- YOUR GOAL
In the material below, the lines between the one holding "لوحة التثبيت السريع أ" and the one holding "Redes Sociais", inclusive, are to be set down word for word. Pictures stay out.

- RAW DATA
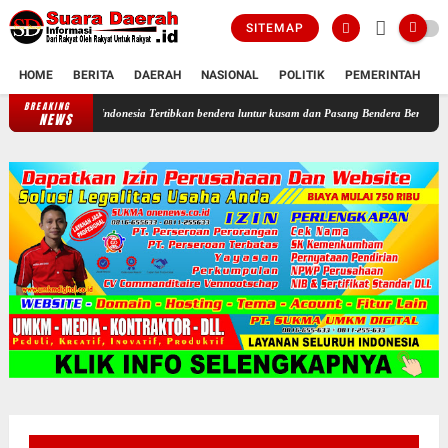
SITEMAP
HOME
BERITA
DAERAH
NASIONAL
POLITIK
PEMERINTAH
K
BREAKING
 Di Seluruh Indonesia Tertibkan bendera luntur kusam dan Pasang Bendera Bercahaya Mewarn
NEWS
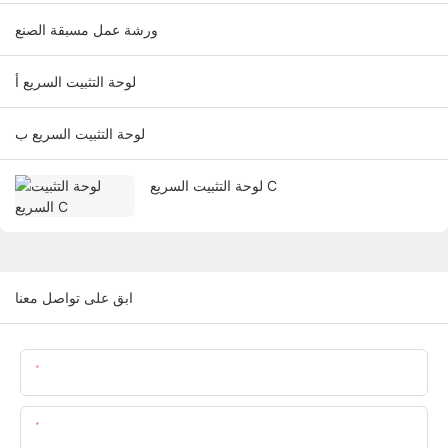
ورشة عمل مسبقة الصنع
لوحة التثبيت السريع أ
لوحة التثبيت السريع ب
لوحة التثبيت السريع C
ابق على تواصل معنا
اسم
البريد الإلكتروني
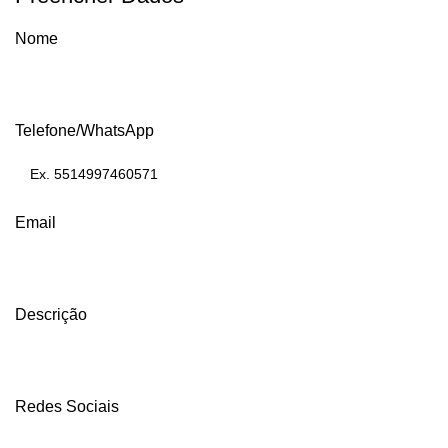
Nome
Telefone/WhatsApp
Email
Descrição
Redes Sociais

==

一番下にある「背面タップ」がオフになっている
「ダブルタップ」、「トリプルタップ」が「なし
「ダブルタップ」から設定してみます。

- WRITTEN ANSWER
لوحة التثبيت السريع أ
لوحة التثبيت السريع ب
لوحة التثبيت السريع C
ابق على تواصل معنا
اسم
البريد الإلكتروني
Nome
Telefone/WhatsApp
Email
Descrição
Redes Sociais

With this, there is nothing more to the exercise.